Bret was in Bankrate's Fame and Fortune column. He shared some of his philosophy on how he deals with the business of money in the music industry.
Get the best deal you can. If you're getting a deal from a promoter and they're trying to underpay you, look at the size of the venue, what they're selling tickets for, the gross income, the net income ... all of that matters. Because you're also taking care of your fans. I'm playing a place that holds 3,000 people. I don't want him selling $70 tickets but offering me $50,000. I'd rather he do a $30 ticket, and then I'll do it for $60,000.
It's simple business common sense. My biggest strength is using common sense financially. I excelled at consumer math in high school, when they sent you out with a fake $50 to go grocery shopping. I was the A-plus student in my class.
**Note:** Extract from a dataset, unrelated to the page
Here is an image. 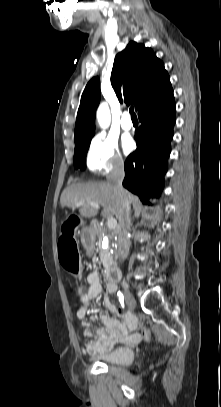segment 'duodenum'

It helped when we lived in L.A. without two nickels to rub together. They would send me to the store to get the food, and Bobby was a fry cook, so he'd cook the food up. Now we laugh about it, but in the game of rock 'n' roll, it's about survival at the very beginning, literally -- it's about not starving and having to say, "I have to go back to mom and dad in Pittsburgh."
Bret sounds like he knows how to live within his means even though he has millions of dollars to his name. He keeps reinventing himself from rock star to reality star to what can keep his business afloat.